# Unconditional Diffusion Model

In [None]:
from dataclasses import dataclass
import os
from PIL import Image
import numpy as np
import torch
import torch.nn as nn
import torch.nn.functional as F
import torch.optim as optim
from torch.utils.data import DataLoader
from torchvision.datasets import ImageFolder
import torchvision.transforms as transforms
from torchvision.utils import make_grid
from tqdm import tqdm
from utils.models import UNet

## Configuration

In [None]:
@dataclass
class Config:
    device = torch.device('cuda' if torch.cuda.is_available() else 'cpu')
    # data_dir = r"D:\Data\Datasets\landscape"
    data_dir = r"D:\Data\Datasets\S2TLD_extracted_small"
    model_name = "s2tld2"
    diffusion_steps = 1000
    learn_rate = 1e-4
    batch_size = 3
    image_size = 64
    num_samples = 3  # Number of samples to generate
    sample_freq_epochs = 3  # Frequency with with to generate samples (i.e. every x epochs)
    load_from_checkpoint = True  # Start training from checkpoint if one exists for the given model name

## Utils

In [None]:
def save_image_batch(image_batch, filename):
    """
    Save a batch of image tensors to disk as a single grid image

    Parameters:
    - image_batch: batch of unnormalized image tensors with shape (batch_size, channels, height, width)
    - filename: File path and name to save image without extension 
    """
    # Normalize images to [0, 1]
    image_batch = torch.clamp(image_batch * 0.5 + 0.5, 0, 1)

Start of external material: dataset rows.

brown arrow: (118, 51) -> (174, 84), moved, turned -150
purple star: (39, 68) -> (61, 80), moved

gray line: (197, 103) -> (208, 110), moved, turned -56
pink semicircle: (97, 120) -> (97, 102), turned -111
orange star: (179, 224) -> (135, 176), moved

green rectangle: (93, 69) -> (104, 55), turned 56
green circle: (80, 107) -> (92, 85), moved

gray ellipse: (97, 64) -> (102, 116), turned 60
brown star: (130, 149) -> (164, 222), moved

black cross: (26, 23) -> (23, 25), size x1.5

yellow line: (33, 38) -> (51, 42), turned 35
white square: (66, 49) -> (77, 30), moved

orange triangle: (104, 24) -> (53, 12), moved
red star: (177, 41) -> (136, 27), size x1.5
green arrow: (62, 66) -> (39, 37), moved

    # Create image grid and convert to PIL image
    image_grid = make_grid(image_batch)
    image_grid = np.transpose(image_grid.cpu().numpy(), (1, 2, 0))
    pil_image = Image.fromarray((image_grid * 255).astype(np.uint8))

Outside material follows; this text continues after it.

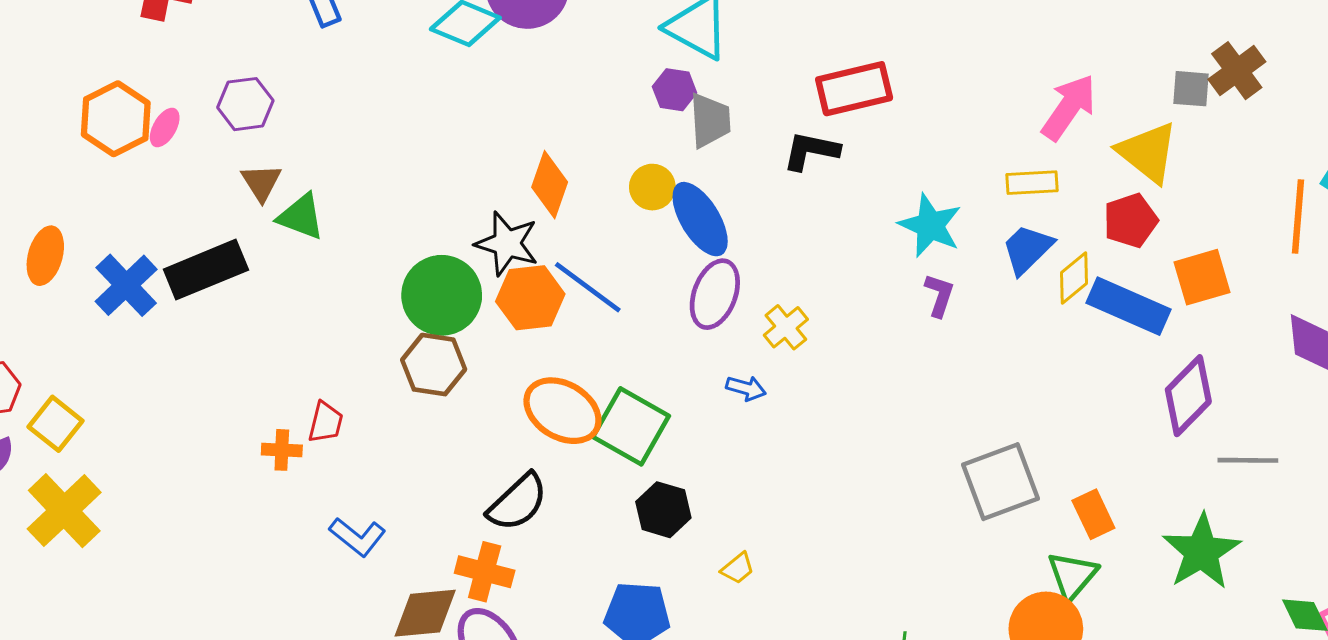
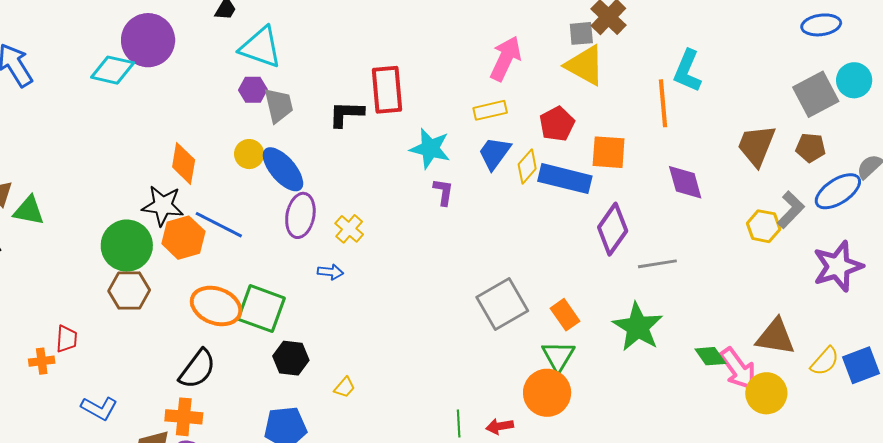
red rectangle: (854, 89) -> (387, 90), moved, turned -72
yellow triangle: (1148, 152) -> (585, 65), moved
orange square: (1202, 277) -> (609, 152), turned 30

    # Split the path into directory and filename
    path = f"{filename}.png"
    directory, filename = os.path.split(path)

    # Create the directory if it does not exist
    if not os.path.exists(directory):
        os.makedirs(directory)

    # Save image to disk
    pil_image.save(path)


def save_checkpoint(state, filename):
    # Split the path into directory and filename
    path = f"{filename}.pt"
    directory, filename = os.path.split(path)

    # Create the directory if it does not exist
    if not os.path.exists(directory):
        os.makedirs(directory)

    # Save checkpoint state
    torch.save(state, path)


def load_checkpoint(checkpoint, model, optimizer, diffusion):
    model.load_state_dict(checkpoint['state_dict'])
    optimizer.load_state_dict(checkpoint['optimizer'])
    diffusion.load_state_dict(checkpoint['diffusion'])
    return checkpoint['epoch'], checkpoint['loss_history']


def get_dataloader(data_dir, batch_size, image_size):
    # Define image transformations
    # TODO: Review if this can be improved.
    transform = transforms.Compose([
        transforms.Resize(round(image_size * 5/4)),
        transforms.RandomResizedCrop(image_size, scale=(0.8, 1.0)),
        transforms.ToTensor(),
        transforms.Normalize((0.5, 0.5, 0.5), (0.5, 0.5, 0.5)) # Normalize from [0, 1] to [-1, 1]
    ])

    # Create an instance of the ImageFolder dataset
    dataset = ImageFolder(root=data_dir, transform=transform)

    print(dataset[0][0].size())

    # Create a DataLoader to batch and shuffle the data
    dataloader = DataLoader(dataset, batch_size=batch_size, shuffle=True)

    return dataloader

## Diffusion Process

In [None]:
class Diffusion:
    def __init__(self, device, diffusion_steps=1000, image_size=64, beta_1=1e-4, beta_T=0.02):
        # Initialize class variables
        self.diffusion_steps = diffusion_steps
        self.device = device
        self.beta_1 = beta_1
        self.beta_T = beta_T

        # Compute beta decay schedule
        self.compute_beta_schedule()

    def compute_beta_schedule(self):
        self.beta = torch.linspace(self.beta_1, self.beta_T, self.diffusion_steps, device=self.device)
        self.alpha = 1 - self.beta
        self.alpha_bar = torch.cumprod(self.alpha, dim=0)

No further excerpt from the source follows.